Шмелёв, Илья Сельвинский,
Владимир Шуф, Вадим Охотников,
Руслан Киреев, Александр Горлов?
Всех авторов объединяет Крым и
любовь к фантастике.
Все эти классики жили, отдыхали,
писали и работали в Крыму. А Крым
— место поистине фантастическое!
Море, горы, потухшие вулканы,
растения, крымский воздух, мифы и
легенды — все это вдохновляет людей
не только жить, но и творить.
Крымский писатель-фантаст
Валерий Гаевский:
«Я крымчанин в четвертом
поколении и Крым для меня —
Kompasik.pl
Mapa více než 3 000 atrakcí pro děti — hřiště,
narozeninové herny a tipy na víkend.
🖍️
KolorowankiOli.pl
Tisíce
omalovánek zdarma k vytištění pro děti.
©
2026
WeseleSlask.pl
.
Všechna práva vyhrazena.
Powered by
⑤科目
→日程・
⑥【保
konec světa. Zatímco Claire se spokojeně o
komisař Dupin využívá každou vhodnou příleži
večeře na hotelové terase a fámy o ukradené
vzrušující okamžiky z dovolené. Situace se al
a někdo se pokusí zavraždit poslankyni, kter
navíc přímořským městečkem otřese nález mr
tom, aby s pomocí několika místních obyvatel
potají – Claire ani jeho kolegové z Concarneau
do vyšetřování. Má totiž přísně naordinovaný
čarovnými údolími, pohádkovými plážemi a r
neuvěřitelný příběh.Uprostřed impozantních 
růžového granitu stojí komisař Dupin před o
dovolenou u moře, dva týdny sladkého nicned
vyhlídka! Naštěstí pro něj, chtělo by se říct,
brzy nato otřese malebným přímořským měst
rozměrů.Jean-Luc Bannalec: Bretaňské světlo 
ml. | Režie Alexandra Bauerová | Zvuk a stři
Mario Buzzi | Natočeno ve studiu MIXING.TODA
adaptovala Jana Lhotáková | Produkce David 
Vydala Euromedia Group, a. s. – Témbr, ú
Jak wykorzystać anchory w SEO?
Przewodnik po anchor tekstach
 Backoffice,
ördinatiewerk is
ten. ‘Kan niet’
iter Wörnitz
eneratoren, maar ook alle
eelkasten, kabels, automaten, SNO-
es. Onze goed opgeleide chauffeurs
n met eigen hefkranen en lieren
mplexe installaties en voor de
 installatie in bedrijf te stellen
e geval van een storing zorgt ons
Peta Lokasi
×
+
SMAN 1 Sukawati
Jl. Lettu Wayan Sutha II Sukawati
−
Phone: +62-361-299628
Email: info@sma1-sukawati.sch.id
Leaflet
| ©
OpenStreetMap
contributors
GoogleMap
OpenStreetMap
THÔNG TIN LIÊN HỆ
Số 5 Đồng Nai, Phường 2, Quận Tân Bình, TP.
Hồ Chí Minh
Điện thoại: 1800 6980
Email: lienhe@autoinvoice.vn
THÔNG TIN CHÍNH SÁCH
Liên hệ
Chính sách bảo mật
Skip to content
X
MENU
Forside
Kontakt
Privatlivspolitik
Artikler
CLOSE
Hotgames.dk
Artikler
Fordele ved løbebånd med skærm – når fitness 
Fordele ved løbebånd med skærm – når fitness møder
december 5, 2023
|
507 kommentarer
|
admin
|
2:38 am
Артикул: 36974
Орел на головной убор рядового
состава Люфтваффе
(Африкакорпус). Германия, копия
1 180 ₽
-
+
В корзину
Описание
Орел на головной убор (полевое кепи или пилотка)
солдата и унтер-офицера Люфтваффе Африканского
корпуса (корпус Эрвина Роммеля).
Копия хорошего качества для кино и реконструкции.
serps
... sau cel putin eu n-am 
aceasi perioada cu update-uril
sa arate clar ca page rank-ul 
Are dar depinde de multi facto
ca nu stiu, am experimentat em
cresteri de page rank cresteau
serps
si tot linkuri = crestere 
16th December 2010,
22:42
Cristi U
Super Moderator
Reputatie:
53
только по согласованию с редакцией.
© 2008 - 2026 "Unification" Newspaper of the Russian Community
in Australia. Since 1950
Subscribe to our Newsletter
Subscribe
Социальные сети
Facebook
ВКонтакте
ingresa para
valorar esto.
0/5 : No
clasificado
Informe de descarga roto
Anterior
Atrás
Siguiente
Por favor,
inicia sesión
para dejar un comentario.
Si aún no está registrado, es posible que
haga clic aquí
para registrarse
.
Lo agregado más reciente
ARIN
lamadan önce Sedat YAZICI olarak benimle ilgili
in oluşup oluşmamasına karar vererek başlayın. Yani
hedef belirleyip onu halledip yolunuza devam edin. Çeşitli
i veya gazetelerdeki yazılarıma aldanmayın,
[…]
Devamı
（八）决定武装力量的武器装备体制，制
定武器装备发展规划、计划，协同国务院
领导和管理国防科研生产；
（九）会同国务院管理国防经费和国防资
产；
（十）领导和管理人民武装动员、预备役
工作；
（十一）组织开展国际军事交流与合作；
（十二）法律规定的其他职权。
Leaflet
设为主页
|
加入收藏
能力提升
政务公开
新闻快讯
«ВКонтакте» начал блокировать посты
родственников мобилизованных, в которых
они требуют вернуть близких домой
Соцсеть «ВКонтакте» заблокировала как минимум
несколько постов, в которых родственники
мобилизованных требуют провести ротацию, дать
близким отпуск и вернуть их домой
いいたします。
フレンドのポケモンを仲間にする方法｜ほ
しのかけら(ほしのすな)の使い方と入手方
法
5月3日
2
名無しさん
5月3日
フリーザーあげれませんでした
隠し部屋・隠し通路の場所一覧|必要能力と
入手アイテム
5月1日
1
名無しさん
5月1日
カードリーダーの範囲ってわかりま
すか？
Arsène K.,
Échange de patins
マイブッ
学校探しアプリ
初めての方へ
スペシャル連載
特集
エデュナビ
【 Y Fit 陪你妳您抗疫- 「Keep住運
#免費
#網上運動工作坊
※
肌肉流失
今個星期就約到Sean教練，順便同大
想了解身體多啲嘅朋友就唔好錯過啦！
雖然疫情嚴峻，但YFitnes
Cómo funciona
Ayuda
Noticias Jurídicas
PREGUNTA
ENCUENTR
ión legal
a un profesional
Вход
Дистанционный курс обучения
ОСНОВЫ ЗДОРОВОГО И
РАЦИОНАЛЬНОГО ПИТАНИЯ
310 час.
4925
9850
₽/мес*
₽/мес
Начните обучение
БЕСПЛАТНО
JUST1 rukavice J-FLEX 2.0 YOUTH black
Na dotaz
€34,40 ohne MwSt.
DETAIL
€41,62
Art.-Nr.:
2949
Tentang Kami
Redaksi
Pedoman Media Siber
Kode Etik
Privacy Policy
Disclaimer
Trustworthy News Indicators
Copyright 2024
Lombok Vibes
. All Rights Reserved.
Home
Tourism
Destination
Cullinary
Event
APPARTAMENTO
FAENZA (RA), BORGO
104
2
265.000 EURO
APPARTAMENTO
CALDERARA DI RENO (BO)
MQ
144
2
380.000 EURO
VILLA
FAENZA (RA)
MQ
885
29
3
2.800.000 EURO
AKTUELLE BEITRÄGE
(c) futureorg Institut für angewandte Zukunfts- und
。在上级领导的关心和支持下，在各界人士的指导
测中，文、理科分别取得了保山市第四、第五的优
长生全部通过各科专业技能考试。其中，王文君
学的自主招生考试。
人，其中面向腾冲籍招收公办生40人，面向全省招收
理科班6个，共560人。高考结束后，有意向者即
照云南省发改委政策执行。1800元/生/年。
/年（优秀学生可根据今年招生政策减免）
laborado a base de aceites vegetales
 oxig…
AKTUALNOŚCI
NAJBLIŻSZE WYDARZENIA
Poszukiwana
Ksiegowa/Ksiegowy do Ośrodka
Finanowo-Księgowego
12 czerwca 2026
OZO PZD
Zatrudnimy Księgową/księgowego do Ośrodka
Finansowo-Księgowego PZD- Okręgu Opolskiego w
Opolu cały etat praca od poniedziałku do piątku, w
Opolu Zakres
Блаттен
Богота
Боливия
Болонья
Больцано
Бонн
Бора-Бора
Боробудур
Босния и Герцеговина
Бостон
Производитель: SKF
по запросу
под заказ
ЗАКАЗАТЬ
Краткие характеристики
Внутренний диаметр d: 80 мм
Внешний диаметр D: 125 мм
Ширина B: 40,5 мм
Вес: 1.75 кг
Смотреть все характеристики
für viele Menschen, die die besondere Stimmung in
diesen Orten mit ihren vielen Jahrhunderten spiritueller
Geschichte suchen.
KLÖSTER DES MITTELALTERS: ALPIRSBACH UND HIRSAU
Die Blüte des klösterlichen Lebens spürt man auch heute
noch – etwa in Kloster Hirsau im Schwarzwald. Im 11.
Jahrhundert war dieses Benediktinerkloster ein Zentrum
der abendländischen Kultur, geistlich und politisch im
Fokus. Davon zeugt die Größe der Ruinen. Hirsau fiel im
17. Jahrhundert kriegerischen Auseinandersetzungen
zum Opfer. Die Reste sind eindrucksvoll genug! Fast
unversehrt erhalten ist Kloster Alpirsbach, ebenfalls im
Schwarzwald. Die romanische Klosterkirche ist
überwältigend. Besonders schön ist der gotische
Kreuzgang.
* * * *
Using the records above, set down exactly the lines from the one with "Kompasik.pl" through the one with "potají – Claire", inclusive, and nothing more.

Task answer.
Kompasik.pl
Mapa více než 3 000 atrakcí pro děti — hřiště,
narozeninové herny a tipy na víkend.
🖍️
KolorowankiOli.pl
Tisíce
omalovánek zdarma k vytištění pro děti.
©
2026
WeseleSlask.pl
.
Všechna práva vyhrazena.
Powered by
⑤科目
→日程・
⑥【保
konec světa. Zatímco Claire se spokojeně o
komisař Dupin využívá každou vhodnou příleži
večeře na hotelové terase a fámy o ukradené
vzrušující okamžiky z dovolené. Situace se al
a někdo se pokusí zavraždit poslankyni, kter
navíc přímořským městečkem otřese nález mr
tom, aby s pomocí několika místních obyvatel
potají – Claire ani jeho kolegové z Concarneau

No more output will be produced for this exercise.